Deputy AG: If reforms pass, ‘government won’t be above the law; it will be the law’
Gil Limon says coalition’s proposals seek to trample legal opposition; Justice Minister Levin accuses him of grandstanding, says comments underline imperative for reform
Carrie Keller-Lynn is a political and legal correspondent for The Times of Israel
A deputy attorney general decried the government’s plan to reduce ministry legal advisers’ counsel to non-binding, telling a Knesset committee on Monday that the proposal is part of a larger judicial reform package that would put the government above the law.
“There is a sequence of moves here, the cumulative result of which is a stain on the status of the rule of law in a democratic country,” Gil Limon, deputy attorney general for public administrative law, told the Knesset’s Constitution, Law, and Justice Committee.
“The government will interpret the law for itself and will be assisted by private lawyers who will back it up,” Limon said on the committee’s first day of open debate on its bill to let the government determine its own legal positions and representation, regardless of Justice Ministry advice.
“The government will not be above the law; it will be the law,” he added.
The bill to enable the government and its ministers to determine their own legal positions, independent of advice, was drafted by committee chair Simcha Rothman, together with a private lawyer from the right-wing think tank Kohelet Policy Forum.
It is one of four major points currently being pushed under Justice Minister Yariv Levin’s sweeping judicial reform plan, which, in a separate bill, will also move to constrain the High Court of Justice’s ability to invalidate laws and enable the Knesset to re-legislate them, transfer judicial appointments to political control, and eliminate the court’s ability to evaluate the “reasonableness” of government decisions.
Levin, Rothman, and Prime Minister Benjamin Netanyahu have backed the reforms as necessary to rebalance power between an activist judiciary and the people’s elected representatives.
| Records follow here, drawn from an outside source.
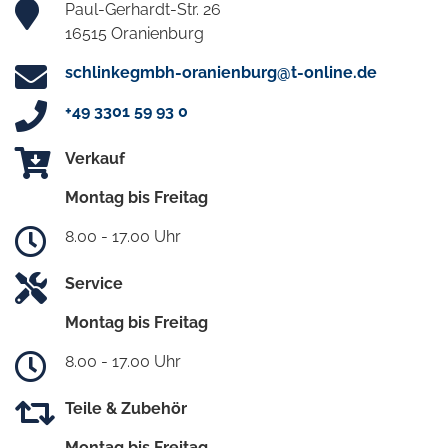
Paul-Gerhardt-Str. 26
16515 Oranienburg
schlinkegmbh-oranienburg@t-online.de
+49 3301 59 93 0
Verkauf
Montag bis Freitag
8.00 - 17.00 Uhr
Service
Montag bis Freitag
8.00 - 17.00 Uhr
Teile & Zubehör
Montag bis Freitag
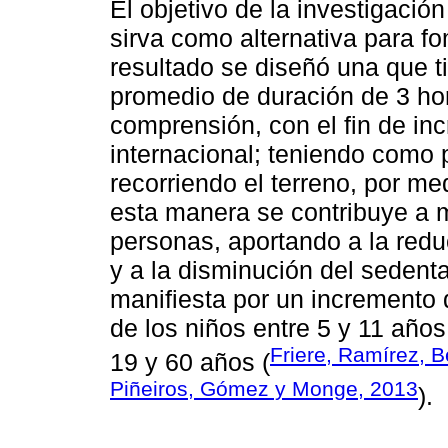
El objetivo de la investigación
sirva como alternativa para f
resultado se diseñó una que t
promedio de duración de 3 hora
comprensión, con el fin de inc
internacional; teniendo como 
recorriendo el terreno, por med
esta manera se contribuye a me
personas, aportando a la red
y a la disminución del sedent
manifiesta por un incremento
de los niños entre 5 y 11 años
Friere, Ramírez, 
19 y 60 años (
Piñeiros, Gómez y Monge, 2013
).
The attorney general, the Supreme Court president, and political opposition leaders have attacked the reforms as destructive to democracy and dangerous to civil liberties.
Representing the attorney general’s line, Limon told the Knesset panel that the full reform suite will give the government control over key points in the rule of law mechanism, which would leave the government “not subject to the law.”
“Whoever writes the law, and also decides for himself, and also chooses the judges and can override the judges’ decision, will not be subject to the law,” Limon said.
Limon said that the Attorney General’s Office was committed to helping Levin draft “appropriate” reform, echoing opposition party leader Benny Gantz, who beseeched the coalition to form a cross-political camp forum for creating a balanced judicial reform. Gantz’s entreaty was brushed off by the justice minister.
“Our participation in today’s debate expresses our commitment to help the justice minister design appropriate arrangements. We hope that there will be a real dialogue regarding legal reform,” said Limon.
In response, Levin accused Limon of grandstanding.
Levin, who slipped into the Constitution Committee hearings to hear Limon, said that despite his meeting with Limon on Sunday, the deputy AG only raised his concerns in this public forum.
“I think there is no more instructive example of the need for the reform I am leading than what we just heard,” said Levin.
“The deputy AG appears here, presenting a legal position on a very important issue that concerns a matter that is at the core of my ministry’s actions. When do you think I heard or could read this opinion? Believe it or not — now. This is the first time I’ve heard of it,” he said.
On Saturday evening, an estimated 100,000 Israelis took to the streets in Tel Aviv, Jerusalem, and Haifa to protest the government’s judicial reform plan. A counter-protest in support of the plan is being planned for later this week.